The faithful are joined in queue by inhabitants of more distant suburbs and cities and by visitors from foreign nations anxious, they, too, to receive the grace of art and the glorious sensation, upon exit, that they have witnessed and felt and perhaps even understood the profound depths of Edvard Munch or of Cézanne or of the relationship between Giacometti and the Etruscans.
Here are the wheres and the whens of this cult:
Matisse, Cézanne, Picasso—the Adventure of the Steins at the Grand Palais, Oct. 5-Jan. 16.

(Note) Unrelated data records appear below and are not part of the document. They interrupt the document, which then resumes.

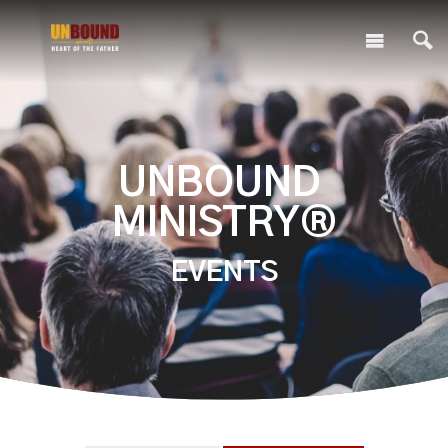
UNBOUND
MINISTRY®
EVENTS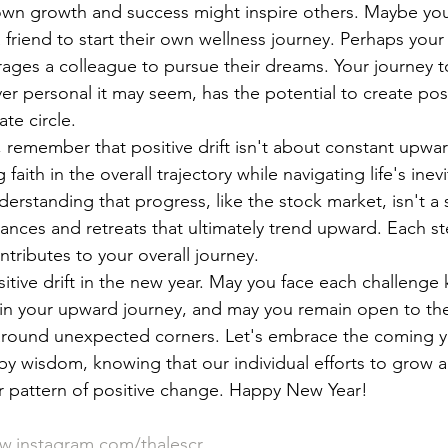
wn growth and success might inspire others. Maybe yo
 friend to start their own wellness journey. Perhaps your
ges a colleague to pursue their dreams. Your journey t
 personal it may seem, has the potential to create posi
te circle.
5, remember that positive drift isn't about constant u
 faith in the overall trajectory while navigating life's ine
erstanding that progress, like the stock market, isn't a s
vances and retreats that ultimately trend upward. Each s
tributes to your overall journey.
itive drift in the new year. May you face each challenge 
 in your upward journey, and may you remain open to th
 around unexpected corners. Let's embrace the coming y
y wisdom, knowing that our individual efforts to grow 
er pattern of positive change. Happy New Year!
.instagram.com/thalescr
.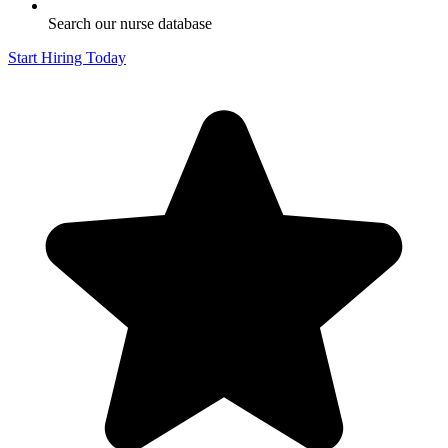
Search our nurse database
Start Hiring Today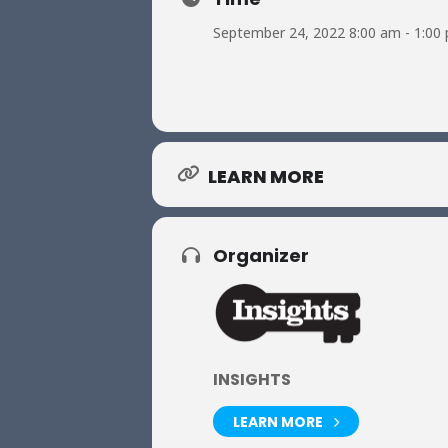
September 24, 2022 8:00 am - 1:00
LEARN MORE
Organizer
INSIGHTS
LEARN MORE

Beauty, Morality and Pleasure in Oscar Wilde’s England at the Orsay, Sept. 13-Jan. 12.
Edvard Munch, the Modern Eye at the Pompidou Center, Sept. 21-Jan. 9.
Fra Angelico and the Masters of Light at the Jacquemart-André Museum, Sept. 23-Jan. 16.
The Forbidden City, Emperors of China and Kings of France at the Louvre, Sept. 29-Jan. 9.
Of Toys and Men at the Grand Palais, Sept. 14-Jan. 23.
Giacometti and the Etruscans at the Pinacothèque de Paris, Sept. 15-Jan. 8.
Cézanne and Paris at the Luxembourg Museum, Oct. 10-Feb. 26.
Pompeii, an Art of Living at the Maillol Museum, Sept. 21-Feb. 12.
Ryan Trecartin and Lizzie Fitch at the Museum of Modern Art of the City of Paris, Oct. 18-Jan. 8.